Because I recently read Faith Sullivan’s “Good Night, Mr. Wodehouse,” I followed with this novel because Nell Stillman, the protagonist, is closely connected to the principal characters in “The Cape Ann.” Nell, now retired from teaching third grade, whose long, challenging years have been sustained by her reading life, continues to care for her almost 40 year old son, Hilly, the young soldier who returned to Harvester, Minnesota, suffering from shell shock after WWI.
Lark Erhardt is the six-year old narrator of this novel that begins in 1939. Her observations about life, sometimes cobbled with her eavesdropping, are earnest, sometimes funny, and often heartbreaking as she tries to navigate the mysteries of her family and small town still struggling with the Great Depression.

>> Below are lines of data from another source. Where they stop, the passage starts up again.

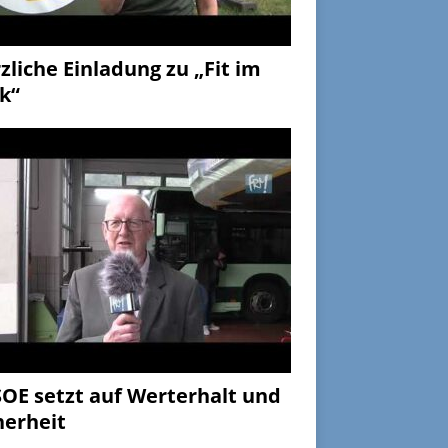
zliche Einladung zu „Fit im
k“
OE setzt auf Werterhalt und
herheit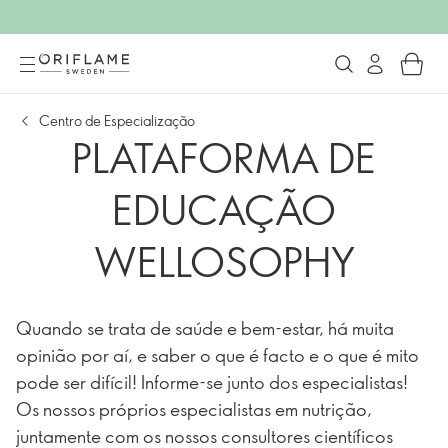
Centro de Especialização
PLATAFORMA DE
EDUCAÇÃO
WELLOSOPHY
Quando se trata de saúde e bem-estar, há muita
opinião por aí, e saber o que é facto e o que é mito
pode ser difícil! Informe-se junto dos especialistas!
Os nossos próprios especialistas em nutrição,
juntamente com os nossos consultores científicos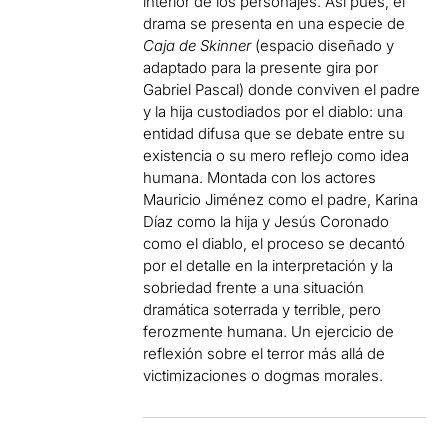
interior de los personajes. Así pues, el
drama se presenta en una especie de
Caja de Skinner
(espacio diseñado y
adaptado para la presente gira por
Gabriel Pascal) donde conviven el padre
y la hija custodiados por el diablo: una
entidad difusa que se debate entre su
existencia o su mero reflejo como idea
humana. Montada con los actores
Mauricio Jiménez como el padre, Karina
Díaz como la hija y Jesús Coronado
como el diablo, el proceso se decantó
por el detalle en la interpretación y la
sobriedad frente a una situación
dramática soterrada y terrible, pero
ferozmente humana. Un ejercicio de
reflexión sobre el terror más allá de
victimizaciones o dogmas morales.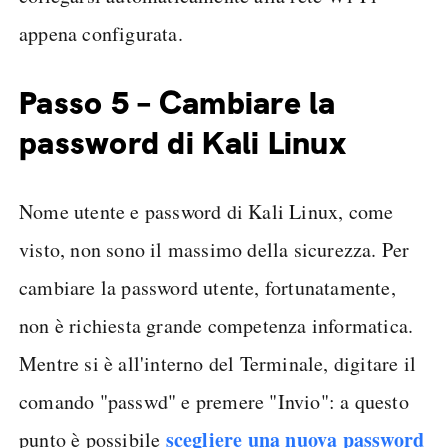
appena configurata.
Passo 5 – Cambiare la
password di Kali Linux
Nome utente e password di Kali Linux, come
visto, non sono il massimo della sicurezza. Per
cambiare la password utente, fortunatamente,
non è richiesta grande competenza informatica.
Mentre si è all'interno del Terminale, digitare il
comando "passwd" e premere "Invio": a questo
scegliere una nuova password
punto è possibile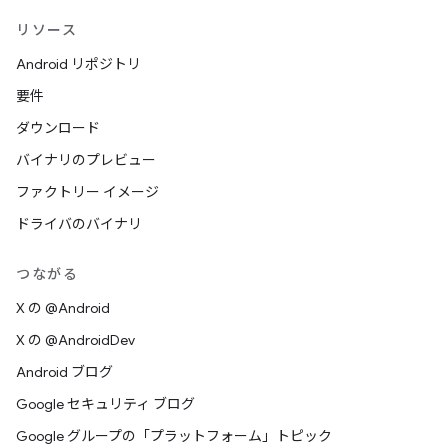
リソース
Android リポジトリ
要件
ダウンロード
バイナリのプレビュー
ファクトリー イメージ
ドライバのバイナリ
つながる
X の @Android
X の @AndroidDev
Android ブログ
Google セキュリティ ブログ
Google グループの「プラットフォーム」トピック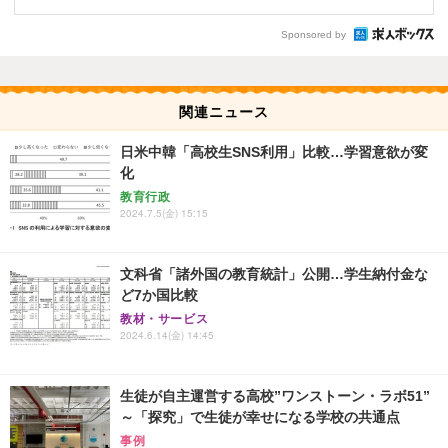
Sponsored by
関連ニュース
日米中韓「高校生SNS利用」比較…学習意欲が変
化
教育行政
2024.7.5(金) 15:15
文科省「諸外国の教育統計」公開…学生納付金な
ど7か国比較
教材・サービス
2024.6.14(金) 14:45
生徒が自主運営する高校”ワンストーン・ラボ51”
～「探究」で生徒が幸せになる学校の共通点
事例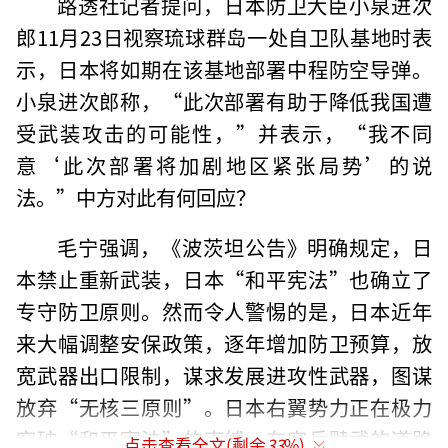
路透社记者提问，日本防卫大臣小泉进次
郎11月23日视察琉球群岛一处自卫队基地时表
示，日本将如期在该基地部署中程防空导弹。
小泉进次郎称，“此次部署有助于降低我国遭
受武装攻击的可能性，”并表示，“我不同
意‘此次部署将加剧地区紧张局势’的说
法。”中方对此有何回应？
毛宁强调，《波茨坦公告》明确规定，日
本禁止重新武装，日本“和平宪法”也确立了
专守防卫原则。然而令人警惕的是，日本近年
来大幅调整安保政策，逐年增加防卫预算，放
宽武器出口限制，谋求发展进攻性武器，图谋
放弃“无核三原则”。日本右翼势力正在极力
突破“和平宪法”的束缚，在穷兵黩武的道路
点击查看全文(剩余
33
%)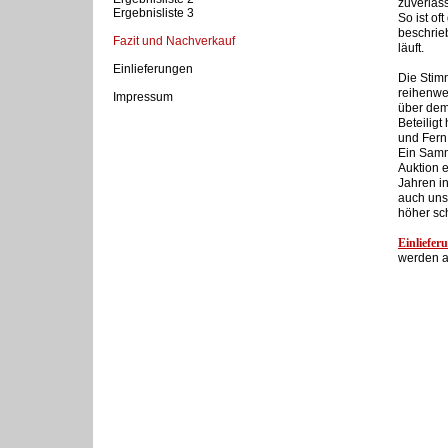
zuverläs
Ergebnisliste 3
So ist of
beschrie
Fazit und Nachverkauf
läuft.
Einlieferungen
Die Stim
reihenwei
Impressum
über dem
Beteilig
und Fern
Ein Samml
Auktion e
Jahren i
auch uns
höher sc
Einliefer
werden a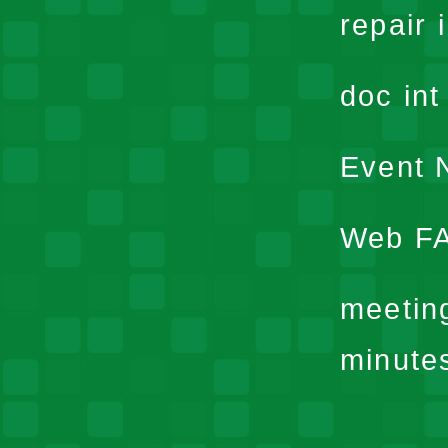
repair 
doc in
Event N
Web F
meetin
minute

Although readers might question the maturity of Lark’s insights given her young age, Sullivan balances this with Lark’s typical child-like responses to events in the novel.

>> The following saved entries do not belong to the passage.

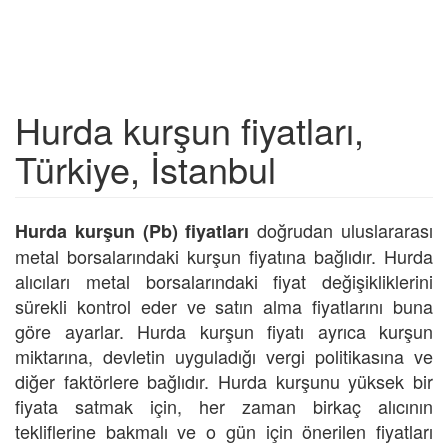
Hurda kurşun fiyatları,
Türkiye, İstanbul
doğrudan uluslararası
Hurda kurşun (Pb) fiyatları
metal borsalarındaki kurşun fiyatına bağlıdır. Hurda
alıcıları metal borsalarındaki fiyat değişikliklerini
sürekli kontrol eder ve satın alma fiyatlarını buna
göre ayarlar. Hurda kurşun fiyatı ayrıca kurşun
miktarına, devletin uyguladığı vergi politikasına ve
diğer faktörlere bağlıdır. Hurda kurşunu yüksek bir
fiyata satmak için, her zaman birkaç alıcının
tekliflerine bakmalı ve o gün için önerilen fiyatları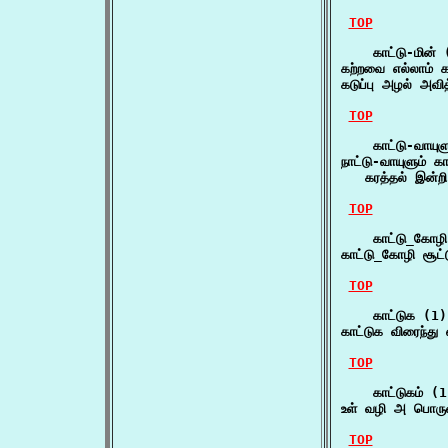
TOP
    காட்டு-மின் 
கற்றவை எல்லாம் 
கடுப்பு அழல் அவ
TOP
    காட்டு-வாயுளு
நாட்டு-வாயுளும் காட
   கரத்தல் இன்ற
TOP
    காட்டு_கோழி
காட்டு_கோழி சூட
TOP
    காட்டுக (1)

காட்டுக விரைந்
TOP
    காட்டுகம் (1
உள் வழி அ பொருள
TOP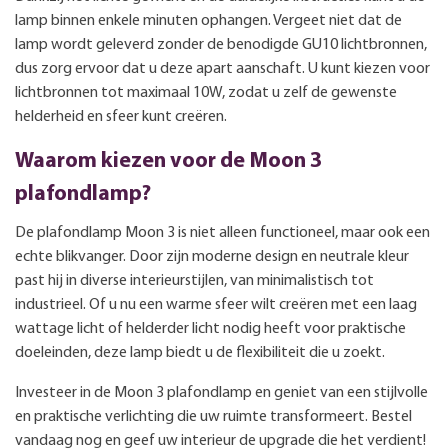
lamp binnen enkele minuten ophangen. Vergeet niet dat de
lamp wordt geleverd zonder de benodigde GU10 lichtbronnen,
dus zorg ervoor dat u deze apart aanschaft. U kunt kiezen voor
lichtbronnen tot maximaal 10W, zodat u zelf de gewenste
helderheid en sfeer kunt creëren.
Waarom kiezen voor de Moon 3
plafondlamp?
De plafondlamp Moon 3 is niet alleen functioneel, maar ook een
echte blikvanger. Door zijn moderne design en neutrale kleur
past hij in diverse interieurstijlen, van minimalistisch tot
industrieel. Of u nu een warme sfeer wilt creëren met een laag
wattage licht of helderder licht nodig heeft voor praktische
doeleinden, deze lamp biedt u de flexibiliteit die u zoekt.
Investeer in de Moon 3 plafondlamp en geniet van een stijlvolle
en praktische verlichting die uw ruimte transformeert. Bestel
vandaag nog en geef uw interieur de upgrade die het verdient!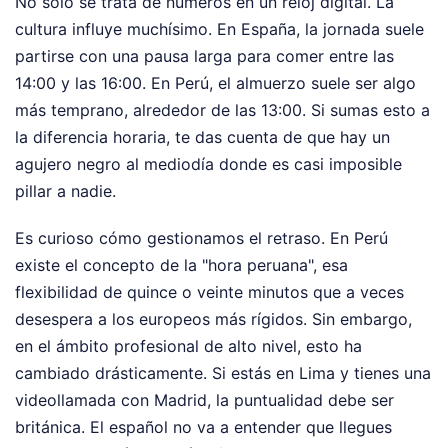
No solo se trata de números en un reloj digital. La
cultura influye muchísimo. En España, la jornada suele
partirse con una pausa larga para comer entre las
14:00 y las 16:00. En Perú, el almuerzo suele ser algo
más temprano, alrededor de las 13:00. Si sumas esto a
la diferencia horaria, te das cuenta de que hay un
agujero negro al mediodía donde es casi imposible
pillar a nadie.
Es curioso cómo gestionamos el retraso. En Perú
existe el concepto de la "hora peruana", esa
flexibilidad de quince o veinte minutos que a veces
desespera a los europeos más rígidos. Sin embargo,
en el ámbito profesional de alto nivel, esto ha
cambiado drásticamente. Si estás en Lima y tienes una
videollamada con Madrid, la puntualidad debe ser
británica. El español no va a entender que llegues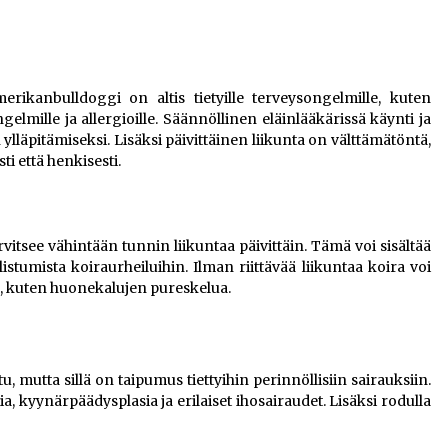
ikanbulldoggi on altis tietyille terveysongelmille, kuten
elmille ja allergioille. Säännöllinen eläinlääkärissä käynti ja
lläpitämiseksi. Lisäksi päivittäinen liikunta on välttämätöntä,
i että henkisesti​.
itsee vähintään tunnin liikuntaa päivittäin. Tämä voi sisältää
llistumista koiraurheiluihin. Ilman riittävää liikuntaa koira voi
ä, kuten huonekalujen pureskelua​.
, mutta sillä on taipumus tiettyihin perinnöllisiin sairauksiin.
, kyynärpäädysplasia ja erilaiset ihosairaudet. Lisäksi rodulla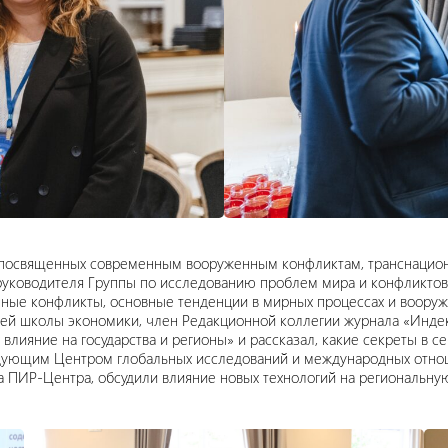
х, посвященных современным вооруженным конфликтам, транснацио
 руководителя Группы по исследованию проблем мира и конфликто
ные конфликты, основные тенденции в мирных процессах и воору
шей школы экономики, член Редакционной коллегии журнала «Индек
влияние на государства и регионы» и рассказал, какие секреты в с
едующим Центром глобальных исследований и международных отно
ПИР-Центра, обсудили влияние новых технологий на региональную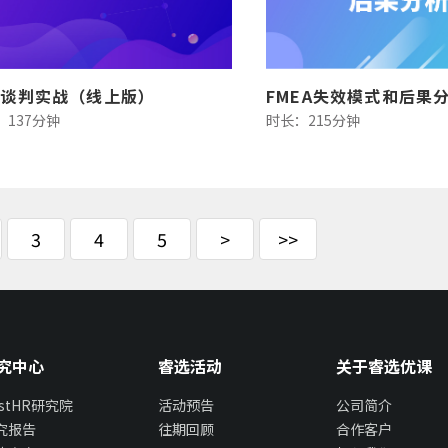
购谈判实战（线上版）
：137分钟
时长：215分钟
3
4
5
>
>>
究中心
睿选活动
关于睿选优课
estHR研究院
活动预告
公司简介
究报告
往期回顾
合作客户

The men in this novel, perhaps as in the last one, are flawed, adding to the hardships in the family. Lark’s father, Willy, is a compulsive gambler, gambling away his wife’s and daughter’s dreams of building “The Cape Ann,” #127 from the house catalog. A man of little imagination, threatened by his bright, independent, resourceful wife, Arlene, Willy holds narrow views about just about everything: politics, religion, the roles of men and women, family life, townspeople. Stanley, his brother-in-law, flaunts his adultery to his pregnant wife, Betty, and seems paralyzed by his reduced employment.
The novel is filled with the small moments of Lark’s life, her commitment to studying the Baltimore Catechism in preparation for her first confession and communion, her friendships with children and adults, her comfort sleeping in a crib surrounded by her favorite books. The dysfunction of the family permeates the novel, however, filled with anger, contempt, and great sadness. While I cheered for Arlene to follow her dreams, saving her sister and Lark as well, that comes at a cost. "Sometimes I let people think the worst of me because I can't explain the truth."
Few things give me more pleasure than finding a new author whose writing moves me; Faith Sullivan writes about familiar characters and situations. She writes with a certain purity and integrity, a fresh look at the courageous and visionary, the vulnerable and discouraged, the prejudiced who are limited by their fears, and those, like Lark and her mother, who are saved by their daring. “The Cape Ann” was a good choice to close out the old year and welcome 2016.